Annual global climate strike occurs Sept. 24, with low Houston turnout
Sept. 24 marked climate marches that occurred across the country, including one scheduled to occur in Houston. Rice Climate Alliance, a club dedicated to advocating for and educating students on the current climate crisis, did not attend due to the Houston march’s poor organization, according to Clara Ursic, the Rice Climate Alliance treasurer.
Rice Climate Alliance planned to attend the climate march in front of Houston’s city hall, but it was eventually cancelled due to low coverage and poor anticipated turnout in the Houston area, according to Ursic. Comparatively, around 2,000 students attended the New York City march on Sept. 24, with thousands of other demonstrations occurring around the globe.
Over 1,300 climate marches were registered to happen on Friday around the world, as part of Fridays for Future, which started during the climate marches in 2019. Ursic said she was disappointed that the Houston march was canceled, especially since Houston is a big city.
“There wasn’t really an organized strike, or at least there was such little information that we could get and there wasn’t really a big movement in the city,” Ursic said.
According to the National Oceanic and Atmospheric Administration, 2020 was a historic year of weather extremes, with a record of 22 separate billion-dollar weather disasters in the United States alone. with current changing weather patterns attributed to climate change, one being the fact that on average, there are seven natural disasters per year, evidence points to irreversible future consequences.
Richard Johnson, sponsor of the Rice Climate Alliance, wrote in an email to the Thresher that he believes the planet is currently approaching a turning point, climate-wise.
“Experts suggest that once we hit 1.5 degrees Celsius – in other words, when we add just another half degree Celsius of warming on top of the one degree that has already happened – things will truly go from bad to worse,” Johnson, executive director of Rice’s Sustainability Program, said. “And at 2 degrees Celsius – another full degree of warming – we get into potentially dystopian scenarios. In short, we need to be deeply concerned.”
Johnson said that climate change can affect certain communities more than others.
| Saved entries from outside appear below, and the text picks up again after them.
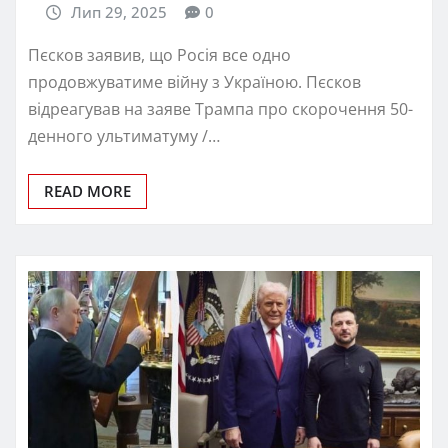
Лип 29, 2025
0
Пєсков заявив, що Росія все одно
продовжуватиме війну з Україною. Пєсков
відреагував на заявe Трампа про скорочення 50-
денного ультиматуму /…
READ MORE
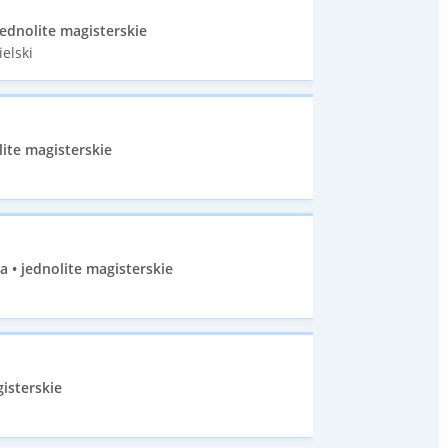
ednolite magisterskie
elski
ite magisterskie
a • jednolite magisterskie
isterskie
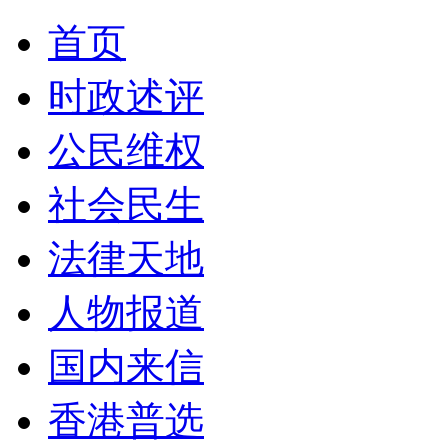
首页
时政述评
公民维权
社会民生
法律天地
人物报道
国内来信
香港普选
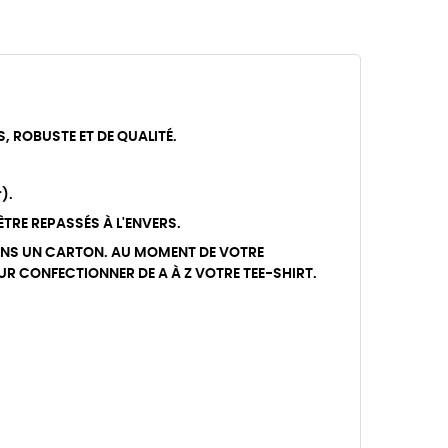
S, ROBUSTE ET DE QUALITÉ.
).
 ÊTRE REPASSÉS À L'ENVERS.
T DANS UN CARTON. AU MOMENT DE VOTRE
UR CONFECTIONNER DE A À Z VOTRE TEE-SHIRT.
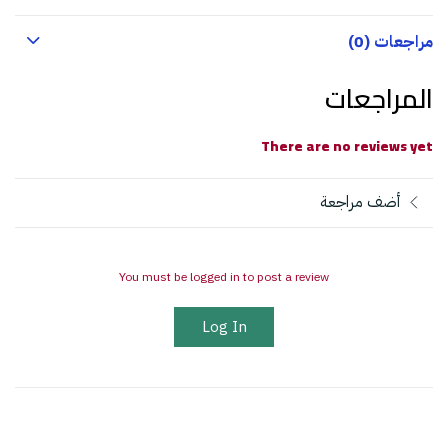
مراجعات (0)
المراجعات
There are no reviews yet
أضف مراجعة
You must be logged in to post a review
Log In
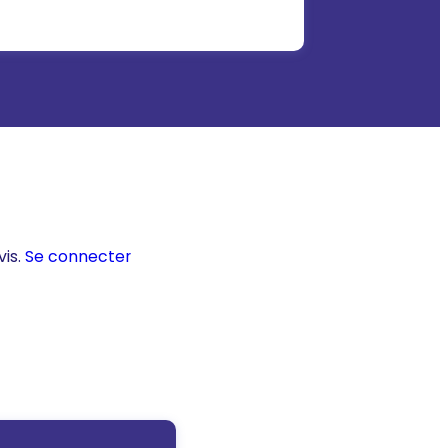
vis.
Se connecter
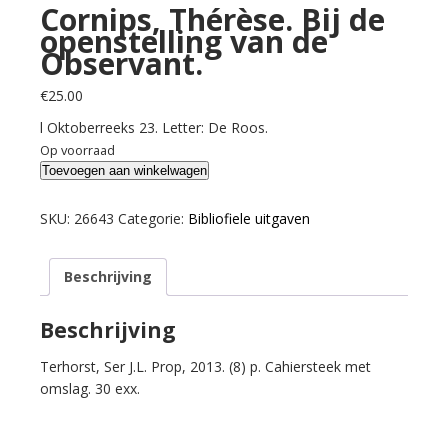
Cornips, Thérèse. Bij de
openstelling van de
Observant.
€
25.00
l Oktoberreeks 23. Letter: De Roos.
Op voorraad
Cornips,
Toevoegen aan winkelwagen
Thérèse.
Bij
SKU:
26643
Categorie:
Bibliofiele uitgaven
de
openstelling
Beschrijving
van
de
Observant.
Beschrijving
aantal
Terhorst, Ser J.L. Prop, 2013. (8) p. Cahiersteek met
omslag. 30 exx.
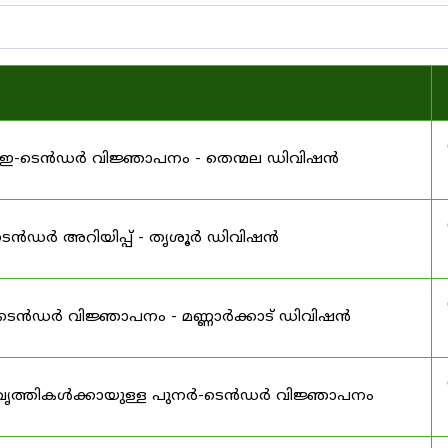
ള്ള ഇ-ടെൻഡർ വിജ്ഞാപനം - തെന്മല ഡിവിഷൻ
-ടെൻഡർ അറിയിപ്പ് - തൃശൂർ ഡിവിഷൻ
 ഇ-ടെൻഡർ വിജ്ഞാപനം - മണ്ണാർക്കാട് ഡിവിഷൻ
പ്രവൃത്തികൾക്കായുള്ള പുനർ-ടെൻഡർ വിജ്ഞാപനം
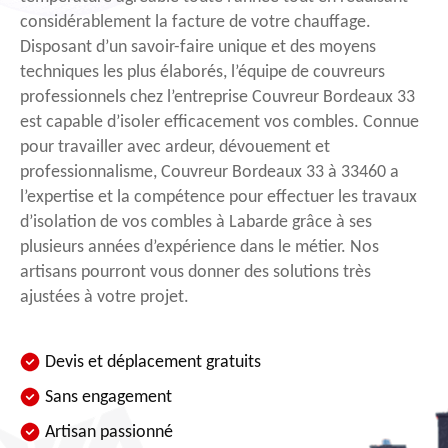
considérablement la facture de votre chauffage.
Disposant d’un savoir-faire unique et des moyens
techniques les plus élaborés, l’équipe de couvreurs
professionnels chez l’entreprise Couvreur Bordeaux 33
est capable d’isoler efficacement vos combles. Connue
pour travailler avec ardeur, dévouement et
professionnalisme, Couvreur Bordeaux 33 à 33460 a
l’expertise et la compétence pour effectuer les travaux
d’isolation de vos combles à Labarde grâce à ses
plusieurs années d’expérience dans le métier. Nos
artisans pourront vous donner des solutions très
ajustées à votre projet.
Devis et déplacement gratuits
Sans engagement
Artisan passionné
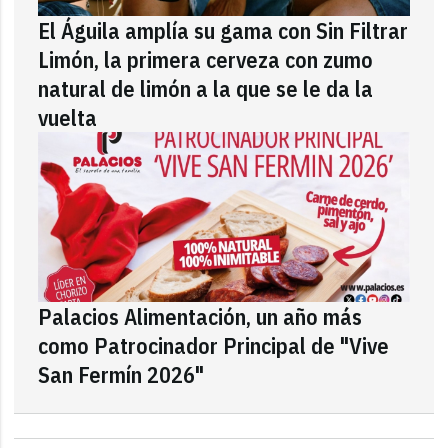
El Águila amplía su gama con Sin Filtrar
Limón, la primera cerveza con zumo
natural de limón a la que se le da la
vuelta
Palacios Alimentación, un año más
como Patrocinador Principal de "Vive
San Fermín 2026"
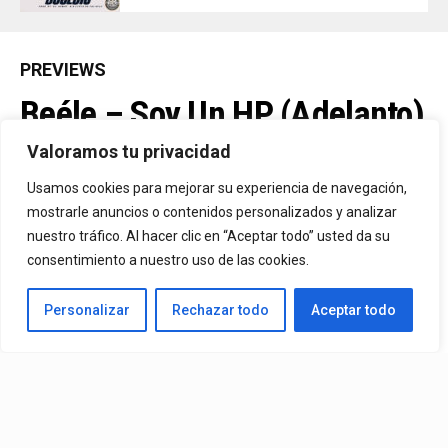
PREVIEWS
Beéle – Soy Un HP (Adelanto)
Valoramos tu privacidad
By
Vitaxo
Usamos cookies para mejorar su experiencia de navegación,
Published
27/02/2024
mostrarle anuncios o contenidos personalizados y analizar
nuestro tráfico. Al hacer clic en “Aceptar todo” usted da su
consentimiento a nuestro uso de las cookies.
Personalizar
Rechazar todo
Aceptar todo
Video:
Beéle
– Soy Un HP (Adelanto)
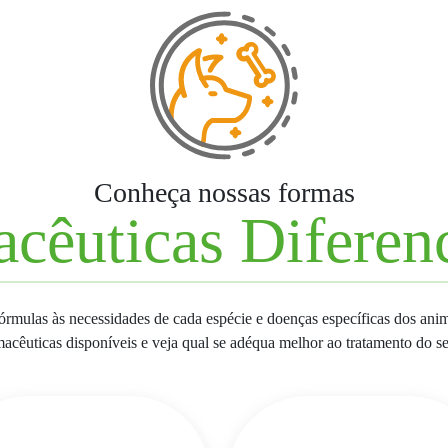
Conheça nossas formas
cêuticas Diferen
rmulas às necessidades de cada espécie e doenças específicas dos ani
acêuticas disponíveis e veja qual se adéqua melhor ao tratamento do s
“We need to be mindful that the impacts of climate change fall disproportionately on historically disenfranchised populations, and as temperatures continue to rise, this will only get worse,” Johnson said. “Now more than ever, we need to look out for each other.”
Ursic also said climate change impacts people disproportionately, such as lower-income communities. Ursic said the most glaring issue to her is the fact that future generations will not be able to have the same opportunities as people do now.
“[Combating climate change is] about ensuring that as time goes on the Earth is fit for future generations,” Ursic said.
Ursic said the Rice Climate Alliance has several projects planned for the upcoming semester to take action.
“I think as a university, we could do a lot,” Ursic said, “For example, one of our main projects is the Divestment Initiative. We’re trying to research a lot about divesting from fossil fuels and then reinvesting in renewables.”
Johnson said that all students are involved in the climate crisis, even if they are not associated with a particular cause.
“You’re already involved, regardless of whether you identify as being part of any particular climate cause or not,” Johnson said. “Be energized by the thought that we collectively have the opportunity to remake the world for the better. It’s not the situation we asked for, but it’s the defining moment that’s upon us.”